• **EXERCISE OBJECTIVE**: Reproduce every entry word for word.

(Records from a data source)
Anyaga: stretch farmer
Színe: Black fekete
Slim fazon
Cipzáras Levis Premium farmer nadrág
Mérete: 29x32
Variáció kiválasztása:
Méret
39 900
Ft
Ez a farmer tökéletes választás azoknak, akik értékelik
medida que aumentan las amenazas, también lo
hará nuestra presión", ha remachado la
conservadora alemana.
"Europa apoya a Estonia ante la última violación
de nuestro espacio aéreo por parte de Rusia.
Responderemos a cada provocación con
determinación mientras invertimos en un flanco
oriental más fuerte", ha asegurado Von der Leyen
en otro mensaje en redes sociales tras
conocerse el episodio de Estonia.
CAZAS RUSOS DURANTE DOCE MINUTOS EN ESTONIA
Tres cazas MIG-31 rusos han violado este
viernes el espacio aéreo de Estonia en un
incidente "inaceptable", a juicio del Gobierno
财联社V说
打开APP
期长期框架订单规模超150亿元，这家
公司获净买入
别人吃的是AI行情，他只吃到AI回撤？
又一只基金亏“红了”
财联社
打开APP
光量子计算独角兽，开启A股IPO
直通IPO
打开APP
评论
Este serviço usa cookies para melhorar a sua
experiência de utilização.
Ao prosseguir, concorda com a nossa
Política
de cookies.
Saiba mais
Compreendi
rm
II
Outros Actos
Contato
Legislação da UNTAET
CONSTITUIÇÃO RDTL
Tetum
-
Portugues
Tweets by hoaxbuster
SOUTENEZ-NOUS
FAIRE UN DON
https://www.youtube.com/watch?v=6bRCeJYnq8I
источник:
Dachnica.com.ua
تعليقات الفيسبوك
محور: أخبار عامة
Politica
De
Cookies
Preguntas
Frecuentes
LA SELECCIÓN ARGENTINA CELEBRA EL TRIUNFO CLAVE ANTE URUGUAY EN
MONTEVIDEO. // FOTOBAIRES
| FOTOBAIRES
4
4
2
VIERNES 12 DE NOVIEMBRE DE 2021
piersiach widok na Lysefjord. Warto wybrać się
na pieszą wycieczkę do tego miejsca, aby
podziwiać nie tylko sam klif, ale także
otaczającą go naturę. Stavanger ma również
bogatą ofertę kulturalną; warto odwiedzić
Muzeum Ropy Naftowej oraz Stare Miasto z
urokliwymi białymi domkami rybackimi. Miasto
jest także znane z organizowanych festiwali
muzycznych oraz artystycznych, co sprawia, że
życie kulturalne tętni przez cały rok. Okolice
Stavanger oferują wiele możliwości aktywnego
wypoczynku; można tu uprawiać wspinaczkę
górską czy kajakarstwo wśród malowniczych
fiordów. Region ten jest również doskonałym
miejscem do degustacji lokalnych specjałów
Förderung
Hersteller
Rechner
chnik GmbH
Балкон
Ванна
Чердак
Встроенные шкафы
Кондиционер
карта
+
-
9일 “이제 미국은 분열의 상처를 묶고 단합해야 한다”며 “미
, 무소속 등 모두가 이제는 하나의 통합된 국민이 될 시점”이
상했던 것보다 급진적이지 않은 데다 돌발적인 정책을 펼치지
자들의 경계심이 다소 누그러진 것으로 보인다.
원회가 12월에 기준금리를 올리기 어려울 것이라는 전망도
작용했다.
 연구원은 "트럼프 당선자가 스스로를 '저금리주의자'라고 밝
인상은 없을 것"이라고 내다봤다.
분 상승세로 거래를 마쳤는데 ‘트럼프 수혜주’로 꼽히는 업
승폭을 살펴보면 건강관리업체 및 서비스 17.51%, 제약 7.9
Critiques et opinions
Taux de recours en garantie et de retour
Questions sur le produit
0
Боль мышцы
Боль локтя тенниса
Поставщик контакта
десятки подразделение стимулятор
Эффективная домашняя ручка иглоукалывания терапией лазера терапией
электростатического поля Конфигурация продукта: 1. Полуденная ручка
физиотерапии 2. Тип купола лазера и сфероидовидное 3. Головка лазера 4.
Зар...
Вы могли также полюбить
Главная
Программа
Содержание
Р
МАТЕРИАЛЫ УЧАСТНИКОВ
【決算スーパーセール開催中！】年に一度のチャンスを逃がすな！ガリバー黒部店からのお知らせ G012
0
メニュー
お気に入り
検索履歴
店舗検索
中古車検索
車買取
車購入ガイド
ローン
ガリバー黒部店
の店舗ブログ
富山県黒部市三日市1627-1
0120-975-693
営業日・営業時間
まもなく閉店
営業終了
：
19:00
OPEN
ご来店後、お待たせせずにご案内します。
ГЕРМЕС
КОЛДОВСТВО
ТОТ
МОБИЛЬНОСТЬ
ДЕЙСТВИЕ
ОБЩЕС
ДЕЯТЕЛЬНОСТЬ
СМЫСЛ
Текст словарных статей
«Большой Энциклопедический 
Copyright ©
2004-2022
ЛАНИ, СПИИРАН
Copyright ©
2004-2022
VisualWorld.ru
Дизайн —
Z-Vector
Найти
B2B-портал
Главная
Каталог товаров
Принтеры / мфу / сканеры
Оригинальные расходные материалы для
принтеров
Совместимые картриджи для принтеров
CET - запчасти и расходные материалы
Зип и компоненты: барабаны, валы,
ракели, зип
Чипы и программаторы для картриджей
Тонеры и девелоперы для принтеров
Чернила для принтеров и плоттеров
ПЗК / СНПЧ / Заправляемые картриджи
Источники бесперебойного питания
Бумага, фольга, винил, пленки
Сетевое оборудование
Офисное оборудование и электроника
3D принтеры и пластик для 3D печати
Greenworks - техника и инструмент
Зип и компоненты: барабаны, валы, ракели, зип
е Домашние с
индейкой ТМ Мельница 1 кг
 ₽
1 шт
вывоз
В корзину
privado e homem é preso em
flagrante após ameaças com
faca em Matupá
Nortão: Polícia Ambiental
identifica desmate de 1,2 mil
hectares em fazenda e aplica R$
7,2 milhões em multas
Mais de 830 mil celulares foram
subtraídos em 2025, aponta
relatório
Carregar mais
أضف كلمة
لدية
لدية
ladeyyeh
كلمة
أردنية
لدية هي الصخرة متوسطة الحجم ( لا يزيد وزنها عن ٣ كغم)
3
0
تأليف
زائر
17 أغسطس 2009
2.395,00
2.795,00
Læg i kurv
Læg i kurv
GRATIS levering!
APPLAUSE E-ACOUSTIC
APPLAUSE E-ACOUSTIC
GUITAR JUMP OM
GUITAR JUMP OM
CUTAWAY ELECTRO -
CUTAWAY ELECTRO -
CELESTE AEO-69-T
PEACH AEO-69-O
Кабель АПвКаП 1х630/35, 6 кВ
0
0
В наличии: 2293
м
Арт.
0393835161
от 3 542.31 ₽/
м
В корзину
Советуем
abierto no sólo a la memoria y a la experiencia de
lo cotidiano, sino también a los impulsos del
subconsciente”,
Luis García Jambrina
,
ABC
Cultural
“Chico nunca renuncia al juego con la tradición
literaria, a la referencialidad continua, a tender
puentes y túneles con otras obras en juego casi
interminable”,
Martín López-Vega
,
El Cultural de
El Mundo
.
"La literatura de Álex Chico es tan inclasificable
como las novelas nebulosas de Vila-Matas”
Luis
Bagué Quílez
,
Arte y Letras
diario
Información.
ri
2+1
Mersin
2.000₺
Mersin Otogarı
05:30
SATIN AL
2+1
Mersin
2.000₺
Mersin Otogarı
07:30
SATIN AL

• **RESPONSE**:
Anyaga: stretch farmer
Színe: Black fekete
Slim fazon
Cipzáras Levis Premium farmer nadrág
Mérete: 29x32
Variáció kiválasztása:
Méret
39 900
Ft
Ez a farmer tökéletes választás azoknak, akik értékelik
medida que aumentan las amenazas, también lo
hará nuestra presión", ha remachado la
conservadora alemana.
"Europa apoya a Estonia ante la última violación
de nuestro espacio aéreo por parte de Rusia.
Responderemos a cada provocación con
determinación mientras invertimos en un flanco
oriental más fuerte", ha asegurado Von der Leyen
en otro mensaje en redes sociales tras
conocerse el episodio de Estonia.
CAZAS RUSOS DURANTE DOCE MINUTOS EN ESTONIA
Tres cazas MIG-31 rusos han violado este
viernes el espacio aéreo de Estonia en un
incidente "inaceptable", a juicio del Gobierno
财联社V说
打开APP
期长期框架订单规模超150亿元，这家
公司获净买入
别人吃的是AI行情，他只吃到AI回撤？
又一只基金亏“红了”
财联社
打开APP
光量子计算独角兽，开启A股IPO
直通IPO
打开APP
评论
Este serviço usa cookies para melhorar a sua
experiência de utilização.
Ao prosseguir, concorda com a nossa
Política
de cookies.
Saiba mais
Compreendi
rm
II
Outros Actos
Contato
Legislação da UNTAET
CONSTITUIÇÃO RDTL
Tetum
-
Portugues
Tweets by hoaxbuster
SOUTENEZ-NOUS
FAIRE UN DON
https://www.youtube.com/watch?v=6bRCeJYnq8I
источник:
Dachnica.com.ua
تعليقات الفيسبوك
محور: أخبار عامة
Politica
De
Cookies
Preguntas
Frecuentes
LA SELECCIÓN ARGENTINA CELEBRA EL TRIUNFO CLAVE ANTE URUGUAY EN
MONTEVIDEO. // FOTOBAIRES
| FOTOBAIRES
4
4
2
VIERNES 12 DE NOVIEMBRE DE 2021
piersiach widok na Lysefjord. Warto wybrać się
na pieszą wycieczkę do tego miejsca, aby
podziwiać nie tylko sam klif, ale także
otaczającą go naturę. Stavanger ma również
bogatą ofertę kulturalną; warto odwiedzić
Muzeum Ropy Naftowej oraz Stare Miasto z
urokliwymi białymi domkami rybackimi. Miasto
jest także znane z organizowanych festiwali
muzycznych oraz artystycznych, co sprawia, że
życie kulturalne tętni przez cały rok. Okolice
Stavanger oferują wiele możliwości aktywnego
wypoczynku; można tu uprawiać wspinaczkę
górską czy kajakarstwo wśród malowniczych
fiordów. Region ten jest również doskonałym
miejscem do degustacji lokalnych specjałów
Förderung
Hersteller
Rechner
chnik GmbH
Балкон
Ванна
Чердак
Встроенные шкафы
Кондиционер
карта
+
-
9일 “이제 미국은 분열의 상처를 묶고 단합해야 한다”며 “미
, 무소속 등 모두가 이제는 하나의 통합된 국민이 될 시점”이
상했던 것보다 급진적이지 않은 데다 돌발적인 정책을 펼치지
자들의 경계심이 다소 누그러진 것으로 보인다.
원회가 12월에 기준금리를 올리기 어려울 것이라는 전망도
작용했다.
 연구원은 "트럼프 당선자가 스스로를 '저금리주의자'라고 밝
인상은 없을 것"이라고 내다봤다.
분 상승세로 거래를 마쳤는데 ‘트럼프 수혜주’로 꼽히는 업
승폭을 살펴보면 건강관리업체 및 서비스 17.51%, 제약 7.9
Critiques et opinions
Taux de recours en garantie et de retour
Questions sur le produit
0
Боль мышцы
Боль локтя тенниса
Поставщик контакта
десятки подразделение стимулятор
Эффективная домашняя ручка иглоукалывания терапией лазера терапией
электростатического поля Конфигурация продукта: 1. Полуденная ручка
физиотерапии 2. Тип купола лазера и сфероидовидное 3. Головка лазера 4.
Зар...
Вы могли также полюбить
Главная
Программа
Содержание
Р
МАТЕРИАЛЫ УЧАСТНИКОВ
【決算スーパーセール開催中！】年に一度のチャンスを逃がすな！ガリバー黒部店からのお知らせ G012
0
メニュー
お気に入り
検索履歴
店舗検索
中古車検索
車買取
車購入ガイド
ローン
ガリバー黒部店
の店舗ブログ
富山県黒部市三日市1627-1
0120-975-693
営業日・営業時間
まもなく閉店
営業終了
：
19:00
OPEN
ご来店後、お待たせせずにご案内します。
ГЕРМЕС
КОЛДОВСТВО
ТОТ
МОБИЛЬНОСТЬ
ДЕЙСТВИЕ
ОБЩЕС
ДЕЯТЕЛЬНОСТЬ
СМЫСЛ
Текст словарных статей
«Большой Энциклопедический 
Copyright ©
2004-2022
ЛАНИ, СПИИРАН
Copyright ©
2004-2022
VisualWorld.ru
Дизайн —
Z-Vector
Найти
B2B-портал
Главная
Каталог товаров
Принтеры / мфу / сканеры
Оригинальные расходные материалы для
принтеров
Совместимые картриджи для принтеров
CET - запчасти и расходные материалы
Зип и компоненты: барабаны, валы,
ракели, зип
Чипы и программаторы для картриджей
Тонеры и девелоперы для принтеров
Чернила для принтеров и плоттеров
ПЗК / СНПЧ / Заправляемые картриджи
Источники бесперебойного питания
Бумага, фольга, винил, пленки
Сетевое оборудование
Офисное оборудование и электроника
3D принтеры и пластик для 3D печати
Greenworks - техника и инструмент
Зип и компоненты: барабаны, валы, ракели, зип
е Домашние с
индейкой ТМ Мельница 1 кг
 ₽
1 шт
вывоз
В корзину
privado e homem é preso em
flagrante após ameaças com
faca em Matupá
Nortão: Polícia Ambiental
identifica desmate de 1,2 mil
hectares em fazenda e aplica R$
7,2 milhões em multas
Mais de 830 mil celulares foram
subtraídos em 2025, aponta
relatório
Carregar mais
أضف كلمة
لدية
لدية
ladeyyeh
كلمة
أردنية
لدية هي الصخرة متوسطة الحجم ( لا يزيد وزنها عن ٣ كغم)
3
0
تأليف
زائر
17 أغسطس 2009
2.395,00
2.795,00
Læg i kurv
Læg i kurv
GRATIS levering!
APPLAUSE E-ACOUSTIC
APPLAUSE E-ACOUSTIC
GUITAR JUMP OM
GUITAR JUMP OM
CUTAWAY ELECTRO -
CUTAWAY ELECTRO -
CELESTE AEO-69-T
PEACH AEO-69-O
Кабель АПвКаП 1х630/35, 6 кВ
0
0
В наличии: 2293
м
Арт.
0393835161
от 3 542.31 ₽/
м
В корзину
Советуем
abierto no sólo a la memoria y a la experiencia de
lo cotidiano, sino también a los impulsos del
subconsciente”,
Luis García Jambrina
,
ABC
Cultural
“Chico nunca renuncia al juego con la tradición
literaria, a la referencialidad continua, a tender
puentes y túneles con otras obras en juego casi
interminable”,
Martín López-Vega
,
El Cultural de
El Mundo
.
"La literatura de Álex Chico es tan inclasificable
como las novelas nebulosas de Vila-Matas”
Luis
Bagué Quílez
,
Arte y Letras
diario
Información.
ri
2+1
Mersin
2.000₺
Mersin Otogarı
05:30
SATIN AL
2+1
Mersin
2.000₺
Mersin Otogarı
07:30
SATIN AL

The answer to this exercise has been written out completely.